Kazembe v Malawi Chamber of Commerce and Industry (IRC 313 of 2003 ) ( of ) [2005] MWIRC 12 (22 February 2005);




MATTER NO. IRC 313 OF 2003


KAZEMBE….………………………………………………. APPLICANT


MALAWI CHAMBER OF COMMERCE & INDUSTRY ….....................…………………………………………… RESPONDENT

CORAM: R. Zibelu Banda (Ms.) Deputy Chairperson

Applicant; present

Khumalo, Accountant for Respondent

Ngalauka – Court Clerk


Dismissal- Summary dismissal-Justification-Grounds for dismissal-Failure to take reasonable and lawful orders from superiors-Loss occasioned due to omission-Procedure-Right to be heard.
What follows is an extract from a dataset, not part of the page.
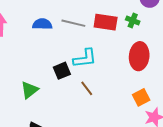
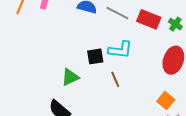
green triangle: (29, 90) -> (70, 77), moved
orange square: (141, 97) -> (166, 101), turned -36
The applicant was employed on 18 November 1985 as Messenger. He was dismissed on 9 October 2003 while working as Dispatch Rider. He was dismissed for failure to carry out lawful orders as instructed by his superiors. The applicant alleged that the dismissal was unfair because the reason was not valid. The respondent on the other hand contended that the reason was valid and the applicant was given an opportunity to be heard.

The Issue

The issue was whether the reason for dismissal was valid. The applicant was advised to deliver a Press Release to a Newspaper Company for publication. The publication was free with space donated by the Newspaper on condition that the Press Release arrived within a certain time. The respondent asked the applicant to deliver the press release and advised him the essence of keeping the time. In contravention of this order, the applicant did not deliver the Press Release in good time as prescribed, as a result the free space was lost and the Press Release was not published.

The Law

The burden of proving reason for dismissal lies on the employer. The employer must show the reason for dismissal and the court must assess whether that reason is valid. It was thus held in Earl v. Slater and Wheeler, [1973] 1 WLR 51 that:

“It is for the employer to show what was the principal or only reason for dismissal…. and that it was a potentially valid reason…. If the employer fails to discharge this burden, the tribunal must find that the dismissal was unfair.”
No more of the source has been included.